Title: Professional Distance (Thorne and Dash #1)
Author: Silvia Violet Narrator: Greg Boudreaux
Publisher: Self Published
Release Date: 9-29-2016
Genre(s): Contemporary Romance
Length: 7 hours and 4 mins
Reviewed by: Lily G Blunt
Heat Level: 4 flames out of 5
Rating: 4.7 stars out of 5
Thornwell Shipton is wealthy, uptight, closeted, and an incurable workaholic. A tragic love affair left him terrified of relationships, so he tells himself sex is better scheduled and paid for.
Riley Dashwood is young, easy-going, and comfortable in his own skin. He’s a passionate baker and an aspiring chef, working as an escort to save up for culinary school.
They’re clearly made for each other.
When Thorne hires Dash, it’s lust at first sight. After a few scorching nights together, both men start to wonder if what’s between them is more than physical, but their age gap and resistance to romance make them afraid to change their professional relationship to a personal one. Dash pushes Thorne to admit he wants things he’s denied himself for years. Kinky things. Soft, caring things. Things that force him to open his heart, not just his body. To move forward, one or the other must take a risk and ask for what he really wants.
I first read this story about a year ago and, as I thoroughly enjoyed the plot and writing, I was eager to listen to the audio version.
In a way, this is your typical May/December businessman and rent boy trope. You know the guys are going to fall in love despite all their protestations at the start that this is purely a physical undertaking in exchange for payment. What I like about this storyline is the way Silvia Violet developed her characters and their relationship gradually over time. Yes, there’s insta-attraction, but the love takes time to bloom. The sizzling chemistry between Thorne and Dash—in and out of the bedroom—makes this story hot as well as compelling. The notion that they have to keep their interaction ‘professional’ and maintain a distance provides conflict for both characters.
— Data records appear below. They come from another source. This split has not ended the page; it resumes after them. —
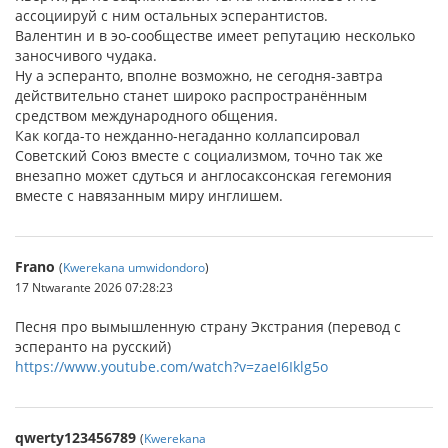
ассоциируй с ним остальных эсперантистов.
Валентин и в эо-сообществе имеет репутацию несколько
заносчивого чудака.
Ну а эсперанто, вполне возможно, не сегодня-завтра
действительно станет широко распространённым
средством международного общения.
Как когда-то нежданно-негаданно коллапсировал
Советский Союз вместе с социализмом, точно так же
внезапно может сдуться и англосаксонская гегемония
вместе с навязанным миру инглишем.
Frano
(
Kwerekana umwidondoro
)
17 Ntwarante 2026 07:28:23
Песня про вымышленную страну Экстрания (перевод с
эсперанто на русский)
https://www.youtube.com/watch?v=zaeI6Iklg5o
qwerty123456789
(
Kwerekana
Each wants more than the physical, but are wary of suggesting anything as such. Thus Thorne feels compelled to pay for Dash’s time, even when they are spending time together as if they are friends. And this results in the inevitable ‘break up’ because Dash misconstrues Thorne’s special offer.
Because of the nature of the story there are many sex scenes, but each one builds on the experience of the previous one and demonstrates their blossoming affection and romance. These scenes are steamy with light BDSM elements and some sexy use of food and toys. Unexpectedly, it is Thorne who demands a more dominant role from Dash and, despite being only twenty-two, he fulfils all of Thorne’s needs delightfully.
Thorne is an intriguing character. He starts off as quite prickly in nature. He is the typical rich businessman who has no time or inclination for a proper relationship. Over time, he softens as he falls in love. I liked how he becomes protective and jealous of Dash and how he wants to spend more than just Friday evenings in his company.
Dash is a confident young man with plenty of experience for the role he claims is all part of the service. He’s only doing this job to fund his training to become a chef. He helps Thorne relax and not focus on his work so much. They soon seem to be friends and Thorne is not sure if this is just part of Dash’s job. He secretly hopes it’s leading to more, as does Dash.
Much of the story is set in Thorne’s apartment: his couch, his bedroom, or his kitchen, but they do get to visit restaurants, an art gallery, an aquarium, and lake/island as well as their places of work. We don’t find out too much about their pasts. It’s all about their interaction now, the romance, and how they are going to deal with their feelings. Neither of them feels confident enough to say they want to move beyond the professional and go on a proper date. Thorne feels he has to pay for Dash’s time. And because he’s rich he can afford to do just that.
I thought the ‘break up’ when it came was a little contrived and Dash’s reaction was out of character. But it made for a few angst-filled weeks while they were apart. The making up was sweet, although I kept wondering why they wanted to take it slow this time around and delay their get together. The ending is HFN and there are two more stories in the series to enjoy.
The narration by Greg (aka Greg Tremblay) is excellent. He brings the storyline and characters to life. His voice and pace kept my attention throughout. Greg makes the love scenes sizzle even more, if that’s possible. The characters’ voices are distinctive and I particularly liked the sexy voice he gave to Thorne. There are quite a few internalized thoughts, but he made it perfectly when it was a character’s inner thoughts rather than spoken words.